Class name does not name a type c++

Question

I'm trying to overload the << operator in this class, but the compiler gives me Pila is not a type error (Pila would be stack, the name of the class). GetNElem is another function that I did not include, don't worry.

#include <vector>
#include <iostream>
using namespace std;


template <class T>
class Pila {
 private:
  vector <T> elem;

 public:
  /* Pila(){

  } */

  Pila ( int n ) {
    elem.resize(n);
  }

  void print(ostream & f_out){
    for (int i = 0; i < getNElem(); i++)
      f_out << elem[i] << " ";
    return;
  }


};

ostream& operator << (ostream& f_out, Pila p ){
  p.print(f_out);
  return f_out;
}

Answer 1

Pila is a class template, you need to specify template argument when use it.
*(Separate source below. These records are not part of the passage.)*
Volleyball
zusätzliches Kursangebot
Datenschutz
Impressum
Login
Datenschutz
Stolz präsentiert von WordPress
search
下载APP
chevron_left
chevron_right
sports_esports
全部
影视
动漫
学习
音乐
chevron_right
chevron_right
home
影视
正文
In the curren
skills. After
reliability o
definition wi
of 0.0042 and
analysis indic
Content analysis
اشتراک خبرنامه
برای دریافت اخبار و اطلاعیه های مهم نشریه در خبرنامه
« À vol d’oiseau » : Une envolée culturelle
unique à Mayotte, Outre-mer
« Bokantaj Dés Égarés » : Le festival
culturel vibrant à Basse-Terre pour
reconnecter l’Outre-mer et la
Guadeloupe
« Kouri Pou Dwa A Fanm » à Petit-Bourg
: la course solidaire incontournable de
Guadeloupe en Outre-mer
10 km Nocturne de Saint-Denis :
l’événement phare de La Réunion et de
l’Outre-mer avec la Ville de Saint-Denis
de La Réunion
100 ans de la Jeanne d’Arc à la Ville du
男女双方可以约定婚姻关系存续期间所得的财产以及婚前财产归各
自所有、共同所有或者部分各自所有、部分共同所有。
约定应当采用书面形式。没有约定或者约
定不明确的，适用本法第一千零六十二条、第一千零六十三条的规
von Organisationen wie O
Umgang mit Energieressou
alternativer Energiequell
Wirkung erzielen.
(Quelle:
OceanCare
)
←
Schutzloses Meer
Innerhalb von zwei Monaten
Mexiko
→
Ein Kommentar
And you can make operator<< a function template, then

template <typename T>
ostream& operator << (ostream& f_out, Pila<T> p ){
  p.print(f_out);
  return f_out;
}

BTW: It would be better to pass p by reference to avoid copy operation on Pila which constains a std::vector, and make print a const member function.

template <class T>
class Pila {
  ...

  void print(ostream & f_out) const {
    for (int i = 0; i < getNElem; i++)
      f_out << elem[i] << " ";
  }

};

template <typename T>
ostream& operator << (ostream& f_out, const Pila<T>& p ){
  p.print(f_out);
  return f_out;
}